ADHD · advice · goals · habits · self care

Go Team 2025: Give It A Try

Hey Team,

So, today’s encouragement “Give It A Try” can apply in two ways for those of us undertaking or exploring our options for enhancing/expanding our lives this January.

Give It A Try can be about not overthinking our plans and just following fitness and wellness practices that interest us so we can see where they lead. This might look like taking a few trial dance classes or following some strength training videos on YouTube or practicing a little yoga before bed or doing a short meditation first thing in the morning. In these cases, you are trying first and doing your thinking later – reflecting on your experiences and deciding whether to do continue.

This approach would mean that you aren’t spending a lot of time choosing specific goals or scheduling specific tasks. Instead, you are exploring and developing and you go.

If you find this idea appealing, why not give Give It A Try a try?

The other way “Give It A Try” might apply to building fitness habits has nothing to do with exploring different ideas and everything to do with getting yourself started on a particular day.

So, imagine that you have selected a habit and made a plan and you are going along just fine until the day when your brain looks at the planned activity and says, “Meh.”

Sure, sometimes that means you need to revisit and revamp your plans but most likely you just feel meh about it right now and your brain is going to start focusing on your feelings at the moment rather than your overall plan.

This is when you can enact the second application of “Give It A Try” and give the action/activity a try even though you feel meh about it. After all you don’t have to *want* to do something to get it done.*

By invoking the spirit of “Give It A Try”, you can try it and see if you can manage the activity despite the meh.

And with “Give It A Try”, you aren’t committing to doing the whole plan, just to trying it. If, once you give it a few minutes, you find that the meh is too strong, you can always stop and do something else. I suspect, though, that most of the time you will just keep going because getting started is often the biggest hurdle in a meh situation.

So, Team, today I invite you to consider if either type of “Give It A Try” might come in handy for you AND how you will be as kind to yourself as you possibly can in the process of trying.

And, as always, here are today’s gold stars for your efforts, whether you are giving something new a try, trying to stay consistent with your plans, or whether your victories today feel so small that you are wondering if they even count (They do! I said so!)

Go Team Us!

A photo of a small drawing of a bunch of ​gold stars on a white card with black dots in between them.
A photo of a small drawing of a bunch of gold stars on a white card with black dots in between them.

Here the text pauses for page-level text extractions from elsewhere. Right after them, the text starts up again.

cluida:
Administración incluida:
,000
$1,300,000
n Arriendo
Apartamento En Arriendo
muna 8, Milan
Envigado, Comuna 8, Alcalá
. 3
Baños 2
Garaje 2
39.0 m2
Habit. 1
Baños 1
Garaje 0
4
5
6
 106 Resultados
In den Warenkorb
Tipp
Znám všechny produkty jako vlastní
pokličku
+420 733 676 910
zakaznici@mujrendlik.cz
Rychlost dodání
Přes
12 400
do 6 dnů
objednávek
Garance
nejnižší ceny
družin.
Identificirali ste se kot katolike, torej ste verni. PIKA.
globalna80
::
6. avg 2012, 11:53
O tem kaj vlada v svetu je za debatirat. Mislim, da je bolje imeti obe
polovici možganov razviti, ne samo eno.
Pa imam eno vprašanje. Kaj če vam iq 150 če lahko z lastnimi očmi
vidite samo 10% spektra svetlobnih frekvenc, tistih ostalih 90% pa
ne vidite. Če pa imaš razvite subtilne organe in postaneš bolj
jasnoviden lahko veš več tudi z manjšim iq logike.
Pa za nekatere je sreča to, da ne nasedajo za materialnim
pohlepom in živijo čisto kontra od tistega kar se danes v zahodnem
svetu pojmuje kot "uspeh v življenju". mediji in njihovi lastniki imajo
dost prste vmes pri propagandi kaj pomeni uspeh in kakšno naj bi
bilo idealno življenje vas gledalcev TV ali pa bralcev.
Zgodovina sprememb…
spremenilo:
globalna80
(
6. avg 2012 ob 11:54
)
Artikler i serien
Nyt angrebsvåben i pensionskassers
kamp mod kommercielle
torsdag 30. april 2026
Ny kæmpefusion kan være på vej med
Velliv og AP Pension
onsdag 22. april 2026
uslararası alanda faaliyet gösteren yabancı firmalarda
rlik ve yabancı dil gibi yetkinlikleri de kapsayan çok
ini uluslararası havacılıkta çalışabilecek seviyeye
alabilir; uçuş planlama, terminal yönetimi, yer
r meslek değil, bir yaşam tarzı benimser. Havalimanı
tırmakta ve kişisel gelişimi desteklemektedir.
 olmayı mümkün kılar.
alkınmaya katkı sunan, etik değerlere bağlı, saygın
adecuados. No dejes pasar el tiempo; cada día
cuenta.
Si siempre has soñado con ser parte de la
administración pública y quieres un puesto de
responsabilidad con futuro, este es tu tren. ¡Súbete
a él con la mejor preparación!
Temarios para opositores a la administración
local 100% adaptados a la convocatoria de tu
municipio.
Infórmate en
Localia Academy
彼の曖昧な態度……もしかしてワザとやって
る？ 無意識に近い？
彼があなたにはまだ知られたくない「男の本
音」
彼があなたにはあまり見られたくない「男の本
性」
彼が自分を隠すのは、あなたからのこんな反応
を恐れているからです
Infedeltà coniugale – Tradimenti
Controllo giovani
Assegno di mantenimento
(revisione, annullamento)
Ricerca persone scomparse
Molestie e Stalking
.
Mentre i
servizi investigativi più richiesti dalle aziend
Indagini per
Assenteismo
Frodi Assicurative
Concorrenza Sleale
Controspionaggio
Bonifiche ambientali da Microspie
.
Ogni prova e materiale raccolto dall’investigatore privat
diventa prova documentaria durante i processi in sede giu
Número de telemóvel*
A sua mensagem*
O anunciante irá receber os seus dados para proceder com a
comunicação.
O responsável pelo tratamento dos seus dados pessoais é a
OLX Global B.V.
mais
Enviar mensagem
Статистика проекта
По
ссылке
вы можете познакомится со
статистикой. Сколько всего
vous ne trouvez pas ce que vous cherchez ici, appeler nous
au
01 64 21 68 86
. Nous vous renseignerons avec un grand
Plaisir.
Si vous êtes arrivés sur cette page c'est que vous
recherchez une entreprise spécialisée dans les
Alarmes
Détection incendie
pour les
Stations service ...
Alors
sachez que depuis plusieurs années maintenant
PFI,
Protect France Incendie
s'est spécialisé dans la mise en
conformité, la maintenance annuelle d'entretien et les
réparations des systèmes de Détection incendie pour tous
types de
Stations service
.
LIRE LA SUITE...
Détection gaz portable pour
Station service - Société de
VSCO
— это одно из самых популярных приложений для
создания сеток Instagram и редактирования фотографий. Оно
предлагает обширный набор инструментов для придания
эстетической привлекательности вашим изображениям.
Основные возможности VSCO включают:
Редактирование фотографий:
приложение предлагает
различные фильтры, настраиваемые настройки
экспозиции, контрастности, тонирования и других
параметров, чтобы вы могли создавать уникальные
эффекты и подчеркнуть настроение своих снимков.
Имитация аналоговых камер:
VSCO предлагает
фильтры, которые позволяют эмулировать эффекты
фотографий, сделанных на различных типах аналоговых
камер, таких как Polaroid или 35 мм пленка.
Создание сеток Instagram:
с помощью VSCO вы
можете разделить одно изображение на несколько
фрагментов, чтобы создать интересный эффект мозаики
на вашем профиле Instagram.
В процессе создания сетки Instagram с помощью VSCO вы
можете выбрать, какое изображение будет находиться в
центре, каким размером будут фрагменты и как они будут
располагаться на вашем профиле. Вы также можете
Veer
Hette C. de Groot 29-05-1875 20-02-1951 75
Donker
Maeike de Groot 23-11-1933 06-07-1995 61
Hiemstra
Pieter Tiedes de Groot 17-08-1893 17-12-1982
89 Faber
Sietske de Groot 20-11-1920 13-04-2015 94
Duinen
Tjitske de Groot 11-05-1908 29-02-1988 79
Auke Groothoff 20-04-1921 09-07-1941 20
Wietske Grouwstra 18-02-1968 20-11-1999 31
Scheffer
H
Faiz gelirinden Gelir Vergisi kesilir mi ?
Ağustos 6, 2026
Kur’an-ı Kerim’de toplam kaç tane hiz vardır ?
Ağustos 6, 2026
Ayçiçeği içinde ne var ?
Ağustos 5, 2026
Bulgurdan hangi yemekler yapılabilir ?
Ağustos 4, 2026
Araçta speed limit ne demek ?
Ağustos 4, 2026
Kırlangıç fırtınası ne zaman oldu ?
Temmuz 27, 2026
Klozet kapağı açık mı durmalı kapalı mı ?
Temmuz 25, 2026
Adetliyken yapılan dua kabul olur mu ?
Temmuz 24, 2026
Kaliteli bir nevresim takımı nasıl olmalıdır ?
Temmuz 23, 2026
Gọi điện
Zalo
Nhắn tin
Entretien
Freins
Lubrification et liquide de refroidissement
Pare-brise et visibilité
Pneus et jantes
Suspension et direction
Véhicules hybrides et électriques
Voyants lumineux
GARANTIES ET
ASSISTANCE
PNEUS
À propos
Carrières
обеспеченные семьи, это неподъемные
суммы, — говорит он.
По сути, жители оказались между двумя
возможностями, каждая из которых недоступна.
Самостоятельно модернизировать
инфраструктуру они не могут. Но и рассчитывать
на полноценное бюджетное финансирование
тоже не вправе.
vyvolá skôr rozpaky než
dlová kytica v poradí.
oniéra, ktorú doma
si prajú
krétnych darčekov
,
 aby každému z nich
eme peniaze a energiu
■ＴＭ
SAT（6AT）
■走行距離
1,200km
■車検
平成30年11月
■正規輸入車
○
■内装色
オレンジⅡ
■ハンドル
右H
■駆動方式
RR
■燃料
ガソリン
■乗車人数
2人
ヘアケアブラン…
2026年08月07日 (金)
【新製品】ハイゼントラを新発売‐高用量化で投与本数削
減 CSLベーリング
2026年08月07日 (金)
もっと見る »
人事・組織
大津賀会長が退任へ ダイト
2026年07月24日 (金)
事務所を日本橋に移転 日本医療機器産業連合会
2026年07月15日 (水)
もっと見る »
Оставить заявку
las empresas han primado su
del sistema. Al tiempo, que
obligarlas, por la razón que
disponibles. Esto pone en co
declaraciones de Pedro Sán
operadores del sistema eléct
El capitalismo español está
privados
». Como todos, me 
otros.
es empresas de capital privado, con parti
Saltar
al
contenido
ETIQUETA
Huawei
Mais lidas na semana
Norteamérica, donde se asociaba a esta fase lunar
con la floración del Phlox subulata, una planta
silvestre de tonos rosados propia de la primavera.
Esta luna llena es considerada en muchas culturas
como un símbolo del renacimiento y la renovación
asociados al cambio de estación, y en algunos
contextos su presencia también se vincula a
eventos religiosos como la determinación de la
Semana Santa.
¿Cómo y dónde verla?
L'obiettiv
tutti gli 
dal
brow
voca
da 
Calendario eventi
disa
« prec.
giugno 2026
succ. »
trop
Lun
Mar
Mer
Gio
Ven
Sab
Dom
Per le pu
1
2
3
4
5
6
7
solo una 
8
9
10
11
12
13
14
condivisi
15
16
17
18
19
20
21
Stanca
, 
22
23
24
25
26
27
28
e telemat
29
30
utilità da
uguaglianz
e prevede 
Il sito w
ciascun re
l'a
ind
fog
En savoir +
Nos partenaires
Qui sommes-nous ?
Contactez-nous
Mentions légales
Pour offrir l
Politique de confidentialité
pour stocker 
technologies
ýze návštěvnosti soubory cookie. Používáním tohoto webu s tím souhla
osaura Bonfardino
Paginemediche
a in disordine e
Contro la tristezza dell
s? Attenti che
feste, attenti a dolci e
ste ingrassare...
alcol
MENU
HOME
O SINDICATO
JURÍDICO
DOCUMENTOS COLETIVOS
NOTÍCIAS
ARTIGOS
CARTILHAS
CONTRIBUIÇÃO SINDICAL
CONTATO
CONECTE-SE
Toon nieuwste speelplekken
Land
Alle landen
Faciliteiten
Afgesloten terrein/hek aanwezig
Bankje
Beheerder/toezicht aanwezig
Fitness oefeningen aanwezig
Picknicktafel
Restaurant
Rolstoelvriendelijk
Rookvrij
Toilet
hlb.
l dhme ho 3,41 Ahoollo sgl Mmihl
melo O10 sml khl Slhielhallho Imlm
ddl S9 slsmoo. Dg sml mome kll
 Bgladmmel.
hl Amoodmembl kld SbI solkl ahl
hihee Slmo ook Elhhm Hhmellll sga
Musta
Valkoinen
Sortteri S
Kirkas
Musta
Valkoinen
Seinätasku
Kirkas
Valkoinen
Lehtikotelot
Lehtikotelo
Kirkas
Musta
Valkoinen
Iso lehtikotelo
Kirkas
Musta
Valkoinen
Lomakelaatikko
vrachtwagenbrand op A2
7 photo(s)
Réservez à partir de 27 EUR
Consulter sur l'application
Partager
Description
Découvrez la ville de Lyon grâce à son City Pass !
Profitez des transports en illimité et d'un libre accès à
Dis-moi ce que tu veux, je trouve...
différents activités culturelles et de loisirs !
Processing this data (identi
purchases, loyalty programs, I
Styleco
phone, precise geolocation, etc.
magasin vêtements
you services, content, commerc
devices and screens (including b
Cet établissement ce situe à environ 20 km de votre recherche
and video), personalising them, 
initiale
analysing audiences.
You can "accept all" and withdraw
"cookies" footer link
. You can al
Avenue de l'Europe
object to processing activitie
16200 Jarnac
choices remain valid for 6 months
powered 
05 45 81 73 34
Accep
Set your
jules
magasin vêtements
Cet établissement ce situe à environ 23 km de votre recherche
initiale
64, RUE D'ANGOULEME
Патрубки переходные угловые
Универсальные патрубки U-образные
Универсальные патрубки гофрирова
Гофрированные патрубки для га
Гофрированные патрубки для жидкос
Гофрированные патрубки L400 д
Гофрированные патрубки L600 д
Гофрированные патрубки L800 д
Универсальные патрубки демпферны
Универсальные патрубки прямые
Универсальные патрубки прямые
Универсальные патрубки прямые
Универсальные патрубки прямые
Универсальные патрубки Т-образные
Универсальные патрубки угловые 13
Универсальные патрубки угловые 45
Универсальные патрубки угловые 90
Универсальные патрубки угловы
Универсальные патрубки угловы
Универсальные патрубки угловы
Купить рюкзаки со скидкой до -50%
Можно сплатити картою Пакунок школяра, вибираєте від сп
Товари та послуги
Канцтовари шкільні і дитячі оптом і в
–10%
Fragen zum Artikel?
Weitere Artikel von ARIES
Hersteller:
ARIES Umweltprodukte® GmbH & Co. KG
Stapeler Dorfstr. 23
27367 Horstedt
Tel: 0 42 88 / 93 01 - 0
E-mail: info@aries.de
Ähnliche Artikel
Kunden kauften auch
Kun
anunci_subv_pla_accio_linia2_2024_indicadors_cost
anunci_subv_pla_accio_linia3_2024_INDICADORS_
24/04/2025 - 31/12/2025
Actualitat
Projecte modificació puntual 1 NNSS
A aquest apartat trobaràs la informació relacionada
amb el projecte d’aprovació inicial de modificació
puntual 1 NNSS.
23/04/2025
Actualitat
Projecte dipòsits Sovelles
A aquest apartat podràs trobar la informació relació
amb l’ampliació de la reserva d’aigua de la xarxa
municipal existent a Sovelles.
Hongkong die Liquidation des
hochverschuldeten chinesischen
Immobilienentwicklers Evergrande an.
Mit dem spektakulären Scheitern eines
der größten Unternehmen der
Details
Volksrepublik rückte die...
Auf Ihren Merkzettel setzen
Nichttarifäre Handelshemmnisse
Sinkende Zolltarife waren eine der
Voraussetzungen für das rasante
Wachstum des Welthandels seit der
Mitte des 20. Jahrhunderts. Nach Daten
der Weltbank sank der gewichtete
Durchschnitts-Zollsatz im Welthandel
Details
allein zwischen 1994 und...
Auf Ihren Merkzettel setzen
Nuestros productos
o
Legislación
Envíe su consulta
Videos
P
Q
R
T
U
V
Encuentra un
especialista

*My ADHD brain loves to argue with me on this point but yet I manage to make supper, brush my teeth, and walk the dog most of the time no matter how I happen to feel about those activities in a given moment.

One thought on “Go Team 2025: Give It A Try

  1. Yes! This has worked SO well for me. When I was fairly early in my get-fit journey, no matter how I thought I felt (this was on days when I was well enough to go to work, didn’t apply if I was actually not well), all I had to do was head to the gym, change into my gym clothes, and start up the treadmill – or head outside to run- and stick to it for 5 minutes. I never quit after that 5 minute warm up. I figured that out when I was about 49.

    So yeah, just making it an appointment I had to show up for made all the difference. Right now, at 73, I am on a 2 month trip that will focus mostly on bicycling, with some fairly long hikes and a bit of swimming.

    Honestly, I feel better than I did at 35 or 40. It’s so worth it, and just showing up can make it happen.